У нее не было детей, таким, как она и не положено было иметь детей просто так. Она расстраивалась, очень завидуя школьным подругам, проверенным и одобренным девочкам, подобную проверку проходила и она сама, которые родили уже по пять-шесть малышей, снабжая Лиз историями и фото и видеоотчетами. Лиз не раз спрашивала себя, зачем она это смотрит, хранит и радуется вместе с ними или за них? При всей своей разрешенной жизнерадостности и активности ее подруги смотрели темными от усталости и затаенной грусти глазами, или это Лиз видела эту грусть, может, она сама придумала это?

Лиз покорно села на кушетку. Холодная жесткая ткань прожигала сквозь одежду, перед каждой процедурой Лиз ужасно мерзла, а еще этот слепящий свет в глаза, от которого не спрячешься. Врачи делали вид, что проверяют данные, шустро отстукивая пальцами по экрану терминалов. На Лиз они не смотрели, если бы слегка повернули голову, то увидели бы, как пристально она разглядывает их. Так смотрит любопытный и жестокий в своей истинной природе ребенок за насекомыми, попавшимися на его лабораторный стол. Как бы ни была совершенна диагностика, как бы легко приборы и камеры не считывали настроение, психическое состояние, нервные импульсы с кожи, накладывая эти данные на ритм сердцебиения, давления крови и внутриглазной жидкости, залезть в голову и прочитать мысли они не могли. В основном это никогда и не требовалось, для большинства, привыкшего следовать обозначенным и вбитым с раннего детства императивам и непоколебимым изгибам социальной политики, неотделимой от желаний власти.

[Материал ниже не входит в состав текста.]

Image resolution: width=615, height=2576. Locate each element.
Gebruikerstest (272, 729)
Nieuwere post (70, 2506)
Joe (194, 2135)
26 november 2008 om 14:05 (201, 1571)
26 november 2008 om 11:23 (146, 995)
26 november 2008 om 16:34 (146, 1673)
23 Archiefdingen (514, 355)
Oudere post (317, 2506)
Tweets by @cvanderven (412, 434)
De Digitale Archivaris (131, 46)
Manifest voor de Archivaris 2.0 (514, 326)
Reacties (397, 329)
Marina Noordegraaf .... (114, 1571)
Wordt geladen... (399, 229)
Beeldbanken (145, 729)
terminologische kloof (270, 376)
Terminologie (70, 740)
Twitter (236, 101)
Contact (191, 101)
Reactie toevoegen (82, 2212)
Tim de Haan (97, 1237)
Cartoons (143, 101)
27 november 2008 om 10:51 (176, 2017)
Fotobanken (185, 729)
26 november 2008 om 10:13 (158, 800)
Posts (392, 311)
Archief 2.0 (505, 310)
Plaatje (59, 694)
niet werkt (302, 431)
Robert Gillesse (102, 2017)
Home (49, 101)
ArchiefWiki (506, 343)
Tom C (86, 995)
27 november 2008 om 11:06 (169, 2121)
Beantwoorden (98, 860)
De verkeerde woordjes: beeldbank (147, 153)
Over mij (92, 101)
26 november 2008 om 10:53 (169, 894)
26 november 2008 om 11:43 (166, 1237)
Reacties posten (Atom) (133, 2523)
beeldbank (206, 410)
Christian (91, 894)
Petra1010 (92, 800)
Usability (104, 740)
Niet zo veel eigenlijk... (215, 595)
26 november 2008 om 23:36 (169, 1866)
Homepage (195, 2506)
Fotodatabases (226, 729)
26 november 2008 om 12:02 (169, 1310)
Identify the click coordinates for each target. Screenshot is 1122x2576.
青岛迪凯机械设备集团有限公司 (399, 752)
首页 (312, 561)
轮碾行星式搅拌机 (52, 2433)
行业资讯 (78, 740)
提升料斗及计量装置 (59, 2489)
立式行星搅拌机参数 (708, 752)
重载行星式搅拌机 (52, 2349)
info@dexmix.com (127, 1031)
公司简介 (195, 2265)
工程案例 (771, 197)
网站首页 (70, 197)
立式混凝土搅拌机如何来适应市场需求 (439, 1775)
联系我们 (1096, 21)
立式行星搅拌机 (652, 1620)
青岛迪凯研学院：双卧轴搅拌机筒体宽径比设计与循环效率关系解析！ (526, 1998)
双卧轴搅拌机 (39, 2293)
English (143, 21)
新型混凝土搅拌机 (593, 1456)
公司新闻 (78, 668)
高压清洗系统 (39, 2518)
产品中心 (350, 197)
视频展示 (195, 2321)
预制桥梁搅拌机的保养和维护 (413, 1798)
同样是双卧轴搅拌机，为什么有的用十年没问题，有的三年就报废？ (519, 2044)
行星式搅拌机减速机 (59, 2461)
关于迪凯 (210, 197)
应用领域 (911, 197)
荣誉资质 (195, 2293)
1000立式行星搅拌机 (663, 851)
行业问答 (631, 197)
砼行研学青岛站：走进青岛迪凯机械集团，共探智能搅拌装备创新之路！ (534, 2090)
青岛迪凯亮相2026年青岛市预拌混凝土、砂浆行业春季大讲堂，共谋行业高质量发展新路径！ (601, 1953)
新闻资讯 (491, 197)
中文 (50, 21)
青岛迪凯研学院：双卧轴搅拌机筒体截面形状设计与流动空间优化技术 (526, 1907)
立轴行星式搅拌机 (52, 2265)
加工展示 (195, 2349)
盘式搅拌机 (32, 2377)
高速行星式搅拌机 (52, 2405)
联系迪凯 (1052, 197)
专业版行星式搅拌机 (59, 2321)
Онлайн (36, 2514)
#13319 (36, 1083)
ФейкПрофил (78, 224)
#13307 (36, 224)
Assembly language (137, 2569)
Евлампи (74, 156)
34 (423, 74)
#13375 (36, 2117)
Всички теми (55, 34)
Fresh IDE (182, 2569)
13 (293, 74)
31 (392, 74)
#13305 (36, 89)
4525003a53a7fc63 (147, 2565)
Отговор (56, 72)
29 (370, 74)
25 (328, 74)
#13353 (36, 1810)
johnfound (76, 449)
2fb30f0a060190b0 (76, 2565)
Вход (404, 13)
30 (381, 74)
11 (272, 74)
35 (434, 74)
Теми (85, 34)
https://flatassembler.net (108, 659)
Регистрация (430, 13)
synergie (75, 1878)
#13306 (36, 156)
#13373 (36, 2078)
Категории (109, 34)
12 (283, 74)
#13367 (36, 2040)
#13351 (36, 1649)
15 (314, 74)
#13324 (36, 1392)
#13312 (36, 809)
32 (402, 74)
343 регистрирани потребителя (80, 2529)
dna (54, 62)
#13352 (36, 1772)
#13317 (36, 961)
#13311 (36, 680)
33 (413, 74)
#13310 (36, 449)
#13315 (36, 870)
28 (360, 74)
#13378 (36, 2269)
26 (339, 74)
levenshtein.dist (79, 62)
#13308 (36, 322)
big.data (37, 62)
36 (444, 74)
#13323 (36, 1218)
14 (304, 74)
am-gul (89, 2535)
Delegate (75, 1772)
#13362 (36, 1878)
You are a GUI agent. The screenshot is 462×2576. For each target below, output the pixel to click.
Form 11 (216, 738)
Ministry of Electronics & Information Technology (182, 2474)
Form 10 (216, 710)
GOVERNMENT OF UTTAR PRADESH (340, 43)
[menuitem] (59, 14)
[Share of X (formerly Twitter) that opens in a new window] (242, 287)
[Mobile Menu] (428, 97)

Лиз смотрела на врачей и думала, что может быть в их жизни настоящего, как они ведут себя дома, смывают ли это застывшее в доброжелательности лицо или маска уже прочно приросла? По своему отцу и брату она знала точно, что маска вросла до костей, заново создав и перекроив человека, а были ли они другими? Она не знала и не хотела знать. К чему эти бессмысленные в своей основе знания, к чему гадать или узнать про то, как человек потерял свое лицо, выбрав более легкий и успешный путь. Совершенно ни к чему, ведь это был его выбор и, значит, это и есть он сам, просто сущность выросла, выкристаллизовалась внутри, выпирая острыми уродливыми краями наружу, ломая фасад нарисованного благополучия. Как старый дом, на стенах которого проявляются плесень и черные пятна. Сначала дом гниет изнутри, обманывая всех красочным фасадом, но постепенно, год за годом, десятилетие за десятилетием плитка лопается, краска облупляется, и обнажается мерзкая злобная личина с черными впадинами провалившихся окон, желающая поглотить этот мир. Наверное, поэтому ее и хотят постоянно лечить, знают, что она их видит.